I had so much fun dialing our own number (the last four digits) and hanging up, running to the next room to watch my sister answer the phone with nobody on the other end.
Course you can only trick your sister so many times before she finds you out.

Dear Rabbi,

Gee, thanks a lot. Just one more book that I need to read. Humorous sarcasm intended…if you could see my face and heard my voice you would have figured that out already. Thanks to you and Mrs. Lapin for your dedication and hard work.

Rabbi Daniel Lapin says:

You’re welcome, Louis–
I never apologize for recommending a good book. Of course we catch your humor and greatly appreciate it. We can almost hear you chuckling, so thanks!
Cordially
RDL

James says:

Dear Rabbi, kindly forgive my tardiness (Actually I could not access last week’s Thought Tool: perhaps a rogue mail server garbled my hyperlink?). So here I go: I have received a NG gift subscription from a family member for over 30 years! That family member telephoned, aghast at the theme of this January issue and demanded that I hide it from view, lest our young and impressionable might see it and have their little minds warped, and also offered to terminate my gift subscription. So I advised: please calm down, the kids will get the LGBTQ message from the pop culture anyway (TS Jazz Jennings has now inspired a popular plastic doll), and probably from the school system, as well. But yes, I continued, you can discontinue our gift subscription, because the worthy magazine over the past ten years or so seems to have become rather a Party Organ for Progressive Narrative: solar and wind power, global warming and climate change, and now the gender dysphoric cafeteria, where you can stand in line and pick out the gender variant of your choice. If Narrative Geographic, who needs Pravda? And we are now trying to downsize anyway. As the Journal of Irreproducible Results long ago reported, hoarding old issues of NG is causing our continent to sink into the ocean (Tee hee hee).

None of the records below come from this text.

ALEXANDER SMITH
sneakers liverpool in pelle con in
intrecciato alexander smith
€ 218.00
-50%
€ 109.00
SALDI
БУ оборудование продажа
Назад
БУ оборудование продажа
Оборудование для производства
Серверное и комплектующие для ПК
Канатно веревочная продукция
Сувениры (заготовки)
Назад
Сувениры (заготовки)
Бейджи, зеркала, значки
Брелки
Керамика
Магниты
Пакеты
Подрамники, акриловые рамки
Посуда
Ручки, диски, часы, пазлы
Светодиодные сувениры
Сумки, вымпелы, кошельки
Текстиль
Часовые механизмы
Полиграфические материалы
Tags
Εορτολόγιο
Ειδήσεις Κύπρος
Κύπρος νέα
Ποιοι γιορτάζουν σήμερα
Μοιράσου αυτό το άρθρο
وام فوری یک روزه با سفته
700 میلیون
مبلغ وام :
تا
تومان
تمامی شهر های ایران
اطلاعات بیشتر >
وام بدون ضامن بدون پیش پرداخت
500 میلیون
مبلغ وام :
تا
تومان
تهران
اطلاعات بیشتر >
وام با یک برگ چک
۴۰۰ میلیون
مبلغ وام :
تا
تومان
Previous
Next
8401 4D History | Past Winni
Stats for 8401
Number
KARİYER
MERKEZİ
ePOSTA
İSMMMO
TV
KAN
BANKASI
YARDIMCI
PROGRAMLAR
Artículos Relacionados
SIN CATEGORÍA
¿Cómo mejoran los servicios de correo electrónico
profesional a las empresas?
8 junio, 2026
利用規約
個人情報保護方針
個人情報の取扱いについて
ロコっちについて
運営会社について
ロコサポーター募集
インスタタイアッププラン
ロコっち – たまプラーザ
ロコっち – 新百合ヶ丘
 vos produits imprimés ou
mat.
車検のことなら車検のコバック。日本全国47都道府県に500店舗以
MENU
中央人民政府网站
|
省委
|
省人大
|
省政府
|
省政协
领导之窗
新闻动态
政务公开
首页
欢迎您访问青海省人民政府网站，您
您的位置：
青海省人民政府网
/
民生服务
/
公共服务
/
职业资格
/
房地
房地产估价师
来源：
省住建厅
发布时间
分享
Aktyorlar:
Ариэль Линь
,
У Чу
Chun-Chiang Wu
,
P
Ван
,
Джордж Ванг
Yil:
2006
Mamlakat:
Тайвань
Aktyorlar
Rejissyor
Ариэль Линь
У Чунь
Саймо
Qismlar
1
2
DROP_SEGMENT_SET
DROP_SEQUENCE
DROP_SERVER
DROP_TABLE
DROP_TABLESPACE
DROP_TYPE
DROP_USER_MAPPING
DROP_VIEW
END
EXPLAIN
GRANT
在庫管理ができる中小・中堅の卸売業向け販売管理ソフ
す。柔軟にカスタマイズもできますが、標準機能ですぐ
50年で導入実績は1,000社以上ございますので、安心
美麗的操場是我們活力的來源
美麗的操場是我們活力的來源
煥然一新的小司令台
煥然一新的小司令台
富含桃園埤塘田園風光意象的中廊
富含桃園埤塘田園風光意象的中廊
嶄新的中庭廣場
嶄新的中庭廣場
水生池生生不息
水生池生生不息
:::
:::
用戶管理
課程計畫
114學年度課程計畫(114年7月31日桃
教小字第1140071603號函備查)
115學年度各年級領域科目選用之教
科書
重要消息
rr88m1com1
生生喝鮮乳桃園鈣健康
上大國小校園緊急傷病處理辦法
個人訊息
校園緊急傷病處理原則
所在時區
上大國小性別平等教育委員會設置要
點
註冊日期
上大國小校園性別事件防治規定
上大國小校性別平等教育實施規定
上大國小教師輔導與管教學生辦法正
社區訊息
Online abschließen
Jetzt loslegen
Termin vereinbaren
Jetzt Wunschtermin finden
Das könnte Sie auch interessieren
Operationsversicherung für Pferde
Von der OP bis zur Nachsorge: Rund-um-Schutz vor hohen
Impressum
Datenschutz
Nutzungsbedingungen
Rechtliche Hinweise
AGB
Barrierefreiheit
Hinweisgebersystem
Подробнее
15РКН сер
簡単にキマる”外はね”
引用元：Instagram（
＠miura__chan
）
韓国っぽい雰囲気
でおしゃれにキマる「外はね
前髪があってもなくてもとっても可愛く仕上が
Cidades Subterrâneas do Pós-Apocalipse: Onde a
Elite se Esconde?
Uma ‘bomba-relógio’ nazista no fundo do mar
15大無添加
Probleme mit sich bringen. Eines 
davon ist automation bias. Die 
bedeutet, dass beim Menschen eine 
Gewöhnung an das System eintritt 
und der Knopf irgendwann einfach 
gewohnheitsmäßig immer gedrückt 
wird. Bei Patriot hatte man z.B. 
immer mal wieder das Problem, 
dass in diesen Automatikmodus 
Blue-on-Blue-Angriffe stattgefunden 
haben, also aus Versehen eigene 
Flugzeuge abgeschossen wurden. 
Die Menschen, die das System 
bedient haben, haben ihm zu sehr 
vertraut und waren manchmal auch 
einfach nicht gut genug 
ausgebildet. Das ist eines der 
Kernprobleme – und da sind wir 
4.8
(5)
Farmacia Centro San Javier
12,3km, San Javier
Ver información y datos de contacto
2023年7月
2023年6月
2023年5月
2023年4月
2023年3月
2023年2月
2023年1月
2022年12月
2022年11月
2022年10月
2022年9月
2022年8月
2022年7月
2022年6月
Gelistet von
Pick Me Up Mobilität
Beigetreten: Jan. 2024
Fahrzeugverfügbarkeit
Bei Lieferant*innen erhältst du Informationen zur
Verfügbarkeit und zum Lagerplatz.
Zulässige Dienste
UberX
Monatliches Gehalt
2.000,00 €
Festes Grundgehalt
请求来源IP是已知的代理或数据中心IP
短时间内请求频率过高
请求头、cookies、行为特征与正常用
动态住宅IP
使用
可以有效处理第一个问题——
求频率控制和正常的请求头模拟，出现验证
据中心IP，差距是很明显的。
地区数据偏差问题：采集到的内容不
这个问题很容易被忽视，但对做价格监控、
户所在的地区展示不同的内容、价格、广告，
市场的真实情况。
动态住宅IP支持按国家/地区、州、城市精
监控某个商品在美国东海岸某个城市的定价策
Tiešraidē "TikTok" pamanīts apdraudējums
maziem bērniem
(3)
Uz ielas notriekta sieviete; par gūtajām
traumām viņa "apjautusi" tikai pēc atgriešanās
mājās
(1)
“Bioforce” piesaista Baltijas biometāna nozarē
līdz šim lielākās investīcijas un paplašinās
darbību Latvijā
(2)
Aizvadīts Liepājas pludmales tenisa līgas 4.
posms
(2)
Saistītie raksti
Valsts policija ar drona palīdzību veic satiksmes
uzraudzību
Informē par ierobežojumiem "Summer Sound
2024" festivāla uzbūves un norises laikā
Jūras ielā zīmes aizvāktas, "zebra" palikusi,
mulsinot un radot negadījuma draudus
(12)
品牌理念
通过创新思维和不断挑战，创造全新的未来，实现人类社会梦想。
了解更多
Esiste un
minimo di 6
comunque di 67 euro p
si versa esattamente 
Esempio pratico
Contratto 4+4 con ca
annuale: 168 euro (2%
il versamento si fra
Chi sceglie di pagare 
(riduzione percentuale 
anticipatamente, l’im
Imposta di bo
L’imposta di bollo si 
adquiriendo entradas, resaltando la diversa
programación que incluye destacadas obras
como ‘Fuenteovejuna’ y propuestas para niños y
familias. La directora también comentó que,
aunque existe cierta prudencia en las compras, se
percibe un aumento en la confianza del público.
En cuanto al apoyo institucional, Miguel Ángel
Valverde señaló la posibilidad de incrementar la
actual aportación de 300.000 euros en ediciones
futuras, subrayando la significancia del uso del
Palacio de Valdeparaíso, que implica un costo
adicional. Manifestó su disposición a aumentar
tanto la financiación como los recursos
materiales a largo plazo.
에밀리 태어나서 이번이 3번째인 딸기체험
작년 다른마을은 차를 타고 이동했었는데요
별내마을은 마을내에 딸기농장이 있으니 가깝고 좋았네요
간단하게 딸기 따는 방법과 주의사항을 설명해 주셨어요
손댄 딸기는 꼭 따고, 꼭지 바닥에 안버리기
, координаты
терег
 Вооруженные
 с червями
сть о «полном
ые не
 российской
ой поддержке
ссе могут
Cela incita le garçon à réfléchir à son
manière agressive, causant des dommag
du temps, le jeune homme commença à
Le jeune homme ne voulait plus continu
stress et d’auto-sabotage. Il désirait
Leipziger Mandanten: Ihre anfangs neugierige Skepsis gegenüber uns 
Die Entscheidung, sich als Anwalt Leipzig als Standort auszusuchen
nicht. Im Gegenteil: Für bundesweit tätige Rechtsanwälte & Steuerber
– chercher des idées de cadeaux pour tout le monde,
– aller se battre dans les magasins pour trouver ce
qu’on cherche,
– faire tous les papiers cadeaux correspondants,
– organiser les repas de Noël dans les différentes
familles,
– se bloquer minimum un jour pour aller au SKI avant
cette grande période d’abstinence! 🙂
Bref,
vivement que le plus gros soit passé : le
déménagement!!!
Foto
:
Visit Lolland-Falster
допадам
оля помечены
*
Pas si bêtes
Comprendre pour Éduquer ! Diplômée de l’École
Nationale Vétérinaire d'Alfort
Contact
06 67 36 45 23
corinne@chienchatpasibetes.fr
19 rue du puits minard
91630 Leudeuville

Like you, I have loved that magazine for decades. And since TCT I have loved your astute Biblical explication of panim ‘faces.’

Rabbi Daniel Lapin says:

Hello James-
I really like the way you articulate the failure of secular fundamentalism and what NatGeo has become. I did use to hoard them! But no longer. Future cultural historians will ponder how prestigious mags like NatGeo (and also Scientific American) so quickly abandoned their mission and surrendered to cultural hysteria
Let’s FACE it!
Cordially
RDL

James says:

Exactly, Rabbi! No point in saving FACE!

Mark Lampe says:

Wow, another excellent commentary! My spouse and I were discussing this phenomena not long ago and it is true, she says that observing faces and body language speaks volumes about an individual before they even speak.

Rabbi Daniel Lapin says:

Thanks Mark–
yes, indeed. You’ve noticed. Since we are souls with bodies wrapped around us, it is no surprise that our souls influence our bodies so noticeably. Nice to be able to talk about these things with a spouse. Be grateful. Not everyone can.
Cordially
RDL

Christel says:

RE: the second definition, meaning FACES plural…certainly it is true that our face changes over our lifetime, but I think it is also true that we wear many faces simultaneously, which of course, makes face reading a bit harder.

Rabbi Daniel Lapin says:

Great point, dear Christel–
We actually do mention this in the chapter on the word ‘Face’ in our book Buried Treasure-Life Lessons from the Lord’s Language. We are supposed to wear different faces, for example to our spouse and to the checkout clerk. Ideally though, the character behind the face stays the same.
Cordially
RDL

Lisa says:

Even in her eighties my mother is a very pretty women on the outside but she has a heart made of ice. All she has ever cared about is appearances. I wish some of her cruelty showed on her face.

Rabbi Daniel Lapin says:

Dear Lisa–
Perhaps it does show but your deep, and perhaps hidden feelings for her prevent you from seeing her as others do? I hope you manage to reconcile with her.